Glenn Miller’s Propaganda Efforts During World War II

Glenn Miller, out of a deep sense of patriotism and common cause with the war effort, gave up the most successful dance band of all time at the peak of its popularity to join the military, where he launched the Glenn Miller Army Air Force Band on March 20, 1943. His decision to leave the civilian music business was well timed. This passage from Russell and David Sanjek’s book, American Popular Music Business in the 20th Century, explains why:

The year 1941 was the (recording) industry’s best since 1921, producing 130 million records. Certain that the declaration of war would curtail their most important supplies, Columbia and Decca stepped up production. In April 1942, a month after the manufacture of all radio receivers and phonographs for personal use was terminated by the War Production Board, the official production of records was fixed at the 1940 level of about 50 million units, and prices were frozen at the December 1941 levels. Columbia, Victor, and Decca again confronted the power of Petrillo (the leader of the musicians’ union) and the American Federation of Musicians. in 1942, Petrillo announced that the present contract with manufacturers would terminate on August 1, giving only a month’s period of grace. No union member would enter a recording studio until his demands were met.

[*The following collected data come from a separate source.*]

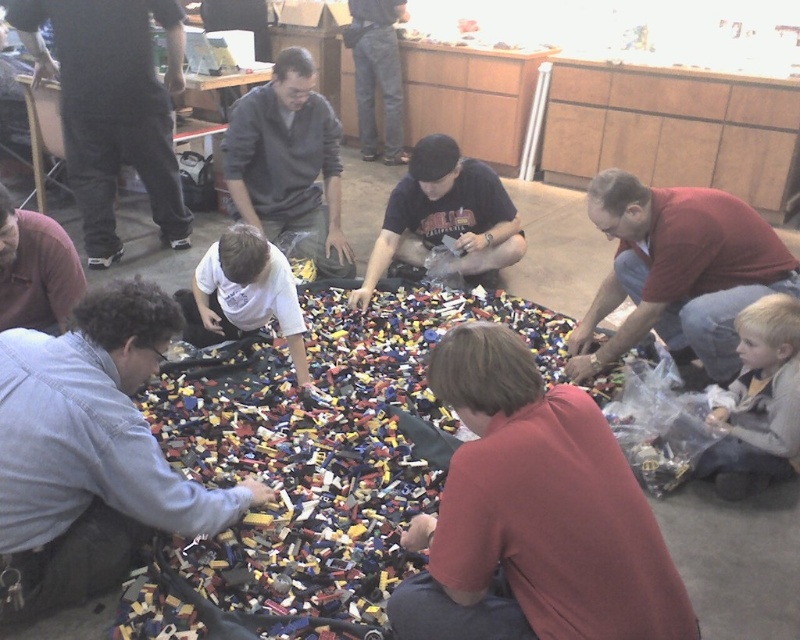 Is matte red shirt at center closer to the viewer compared to denim jeans at upper center?

Yes, matte red shirt at center is closer to the viewer.

Is point (432, 529) closer to viewer compared to point (366, 144)?

That is True.

Find the location of a particular element. The image size is (800, 640). matte red shirt at center is located at coordinates (533, 515).

Does dark gray pants at left have a lesser width compared to matte gray sweater at center?

No.

Can you confirm if dark gray pants at left is smaller than matte gray sweater at center?

No, dark gray pants at left is not smaller than matte gray sweater at center.

Find the location of a particular element. The width and height of the screenshot is (800, 640). dark gray pants at left is located at coordinates pos(112,108).

The image size is (800, 640). Describe the element at coordinates (444, 218) in the screenshot. I see `dark blue t-shirt at center` at that location.

Who is shorter, dark blue t-shirt at center or white matte shirt at center?

white matte shirt at center

Identify the location of dark blue t-shirt at center. (444, 218).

The record companies still managed to sell 130 million records again in 1942, mostly by stockpiling records to prepare for the war rationing and the musicians’ strike. During the strike, all musicians except vocalists singing a cappella (unaccompanied by other instruments) were prohibited from recording, and Miller would have been blocked from recording too if he hadn’t joined the military; military-issued V-Discs were not covered by the strike and the rationing that governed the civilian music industry. Victor and Columbia became major producers for the V-Disc programs and Miller had already been recording with Victor through their subsidiary label, Bluebird. Miller’s joining the military actually opened up opportunities for him to continue working as a musician, while other bandleaders who remained civilians faced extremely difficult challenges.

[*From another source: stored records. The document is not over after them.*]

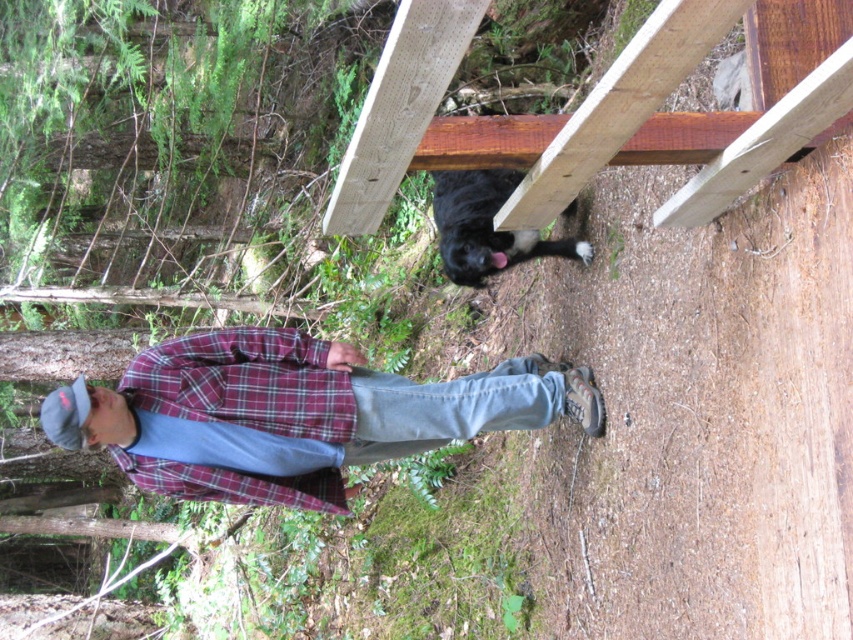 Consider the image. What is the color of the shirt at the point specified by the coordinates (300,410)?

The point at coordinates (300,410) corresponds to the plaid flannel shirt at center, which is red.

Based on the photo, you are a hiker who has just arrived at a forest trail. You notice two items labeled as plaid flannel shirt at center and plaid fabric at center in the scene. Which item is shorter in height?

The plaid flannel shirt at center has a lesser height compared to plaid fabric at center, so the plaid flannel shirt at center is shorter in height. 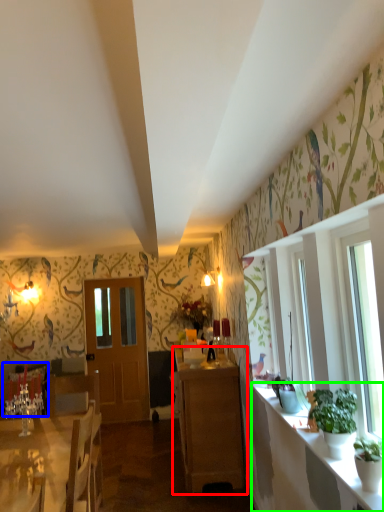 Question: Which object is positioned closest to cabinetry (highlighted by a red box)? Select from armchair (highlighted by a blue box) and counter top (highlighted by a green box).

Choices:
 (A) armchair
 (B) counter top

Answer: (B)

One of the songs recorded by Miller’s Army Air Force Band, in 1943, is “Song of the Volga Boatmen.” The recording presents a superb example of arrangement. Starting from one of the most unswinging melodies, a Russian folk-song long associated in the western imagination with “heaviness,” the Miller band shows how a recently-invented American spirit of swing and energy and fun can turn even this melody into a dynamic piece, even switching from the minor key of the theme to a new major key theme. The brass counterpoint section is thrilling. This is propaganda at its finest: a wordless message (yet impossible to miss the point) explaining to American soldiers and civilians, as well as allies and enemies, how the United States would remake the world in its own image. Entertainment (the dominant institution of socialization in the U.S.) wins through seduction, promising to make the world fun once the armies are done marching.

Although Miller now fronted a military band, he did not eschew entertainment, as this recording and many others prove. Once in the military, Miller faced a new set of challenges. He had to find a way to put entertainment practices to the service of educative propaganda; as a public face and voice for the Allied efforts, Miller’s job was to convince people in allied countries to sacrifice for a common cause. (He also made broadcasts to the German forces in an effort to convince them to quit). Miller had to make clear to people what America stood for by presenting a band and a sound that would represent its declared values. Of course, in making his case for what America stood for, he selected some American values, rejected others, and invented some of his own.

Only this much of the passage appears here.